Ils accèdent plus facilement que les producteurs aux intrants agricoles, aux machines et aux sources de financement du développement rural. Certains bénéficient naturellement de la complicité de cadres et de décideurs politiques placés au sommet de l’État. Ce sont ces acteurs qui installent et nourrissent les réseaux de la mafia de l’agriculture sénégalaise.
Cette mainmise des acteurs politiciens et leurs complices à l’échelle de la distribution, de l’accès au financement et aux outils de production, explique pourquoi le malaise paysan, si récurrent, trouvera difficilement des solutions durables à la hauteur des espérances du monde rural et des producteurs. Ces derniers demeurent les victimes éternelles de cette mafia dictant sa loi implacable dans tous les compartiments et les secteurs les plus rentables de l’agriculture.

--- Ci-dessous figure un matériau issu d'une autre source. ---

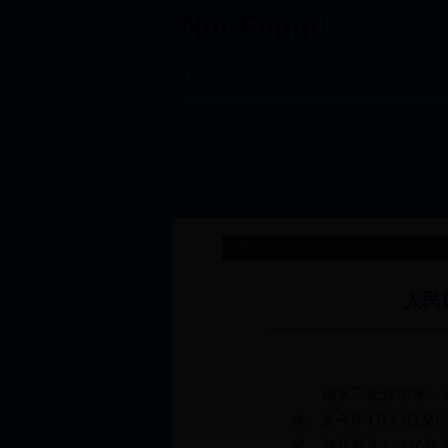
首页 ->
人民
调水不光保供水，也要
水。从今年4月13日至
米、河北补水3.51亿立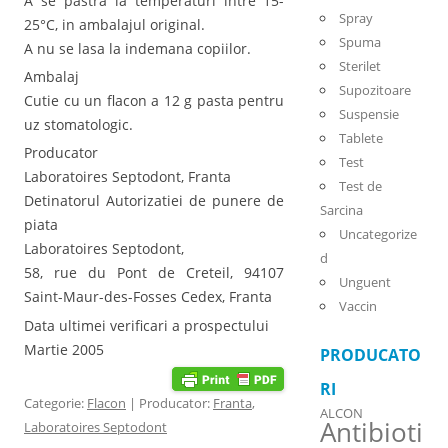
A se pastra la temperaturi intre 15-
Spray
25°C, in ambalajul original.
Spuma
A nu se lasa la indemana copiilor.
Sterilet
Ambalaj
Supozitoare
Cutie cu un flacon a 12 g pasta pentru
Suspensie
uz stomatologic.
Tablete
Producator
Test
Laboratoires Septodont, Franta
Test de
Detinatorul Autorizatiei de punere de
Sarcina
piata
Uncategorize
Laboratoires Septodont,
d
58, rue du Pont de Creteil, 94107
Unguent
Saint-Maur-des-Fosses Cedex, Franta
Vaccin
Data ultimei verificari a prospectului
Martie 2005
PRODUCATO
RI
Categorie:
Flacon
| Producator:
Franta
,
ALCON
Antibioti
Laboratoires Septodont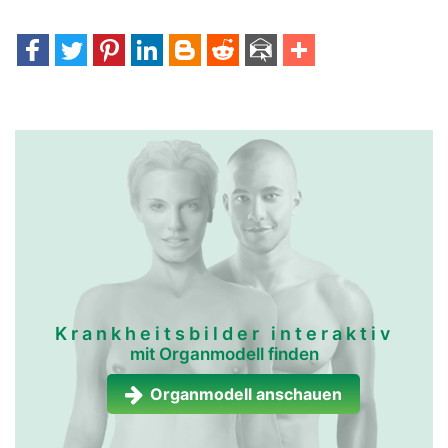
mundspeicheldrüsen
mundspeicheldrüsen
frau
mann
Krankheitsbilder interaktiv
mit Organmodell finden
Organmodell anschauen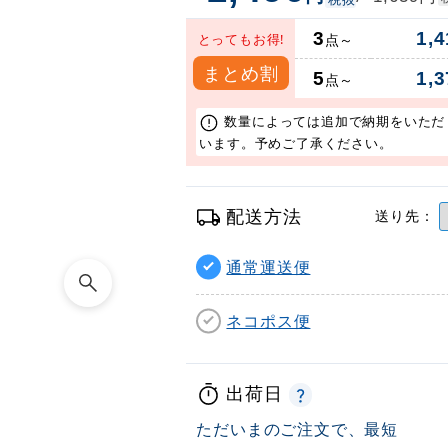
3
1,4
とってもお得!
点～
まとめ割
5
1,3
点～
数量によっては追加で納期をいただ
います。予めご了承ください。
配送方法
送り先：
通常運送便
ネコポス便
出荷日
ただいまのご注文で、最短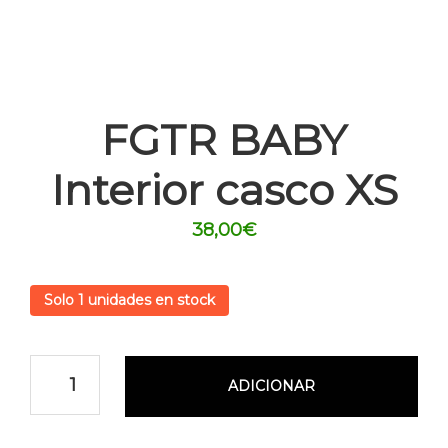
FGTR BABY
Interior casco XS
38,00
€
Solo 1 unidades en stock
ADICIONAR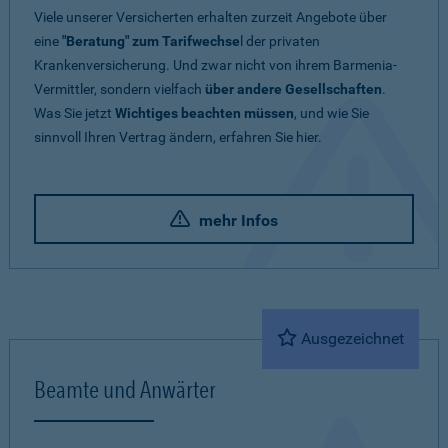
Viele unserer Versicherten erhalten zurzeit Angebote über
eine
"Beratung" zum Tarifwechse
l der privaten
Krankenversicherung. Und zwar nicht von ihrem Barmenia-
Vermittler, sondern vielfach
über andere Gesellschaften
.
Was Sie jetzt
Wichtiges beachten müssen
, und wie Sie
sinnvoll Ihren Vertrag ändern, erfahren Sie hier.
mehr Infos
Ausgezeichnet
Beamte und Anwärter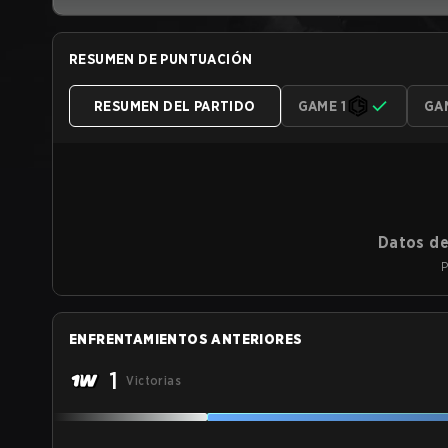
RESUMEN DE PUNTUACIÓN
RESUMEN DEL PARTIDO
GAME 1
GA
Datos de
P
ENFRENTAMIENTOS ANTERIORES
1
Victorias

Le monde paysan devrait se rendre à l’évidence. Son sort dépend désormais de ses capacités à refuser de se soumettre à la logique de marginalisation des producteurs et de s’opposer à l’exploitation des travailleurs de la terre par cette mafia et ses alliés. Les multinationales risquent d’ailleurs de transformer les producteurs en des ouvriers agricoles. Le monde rural a aujourd’hui suffisamment de ressources humaines qualifiées et d’expériences négatives de l’impact des influences politiciennes nationales et internationales, pour se prendre en charge. La dénonciation des détournements d’objectifs à des fins clientélistes, ne suffira guère, pour sortir les producteurs de ce cercle entretenu par la logique d’une élite administrative, politique et économique et sa clientèle.
C’est au monde des producteurs et ceux qui vivent réellement de la terre et de leurs labeurs, de défendre avant tout, ses intérêts et ceux de l’agriculture du Sénégal.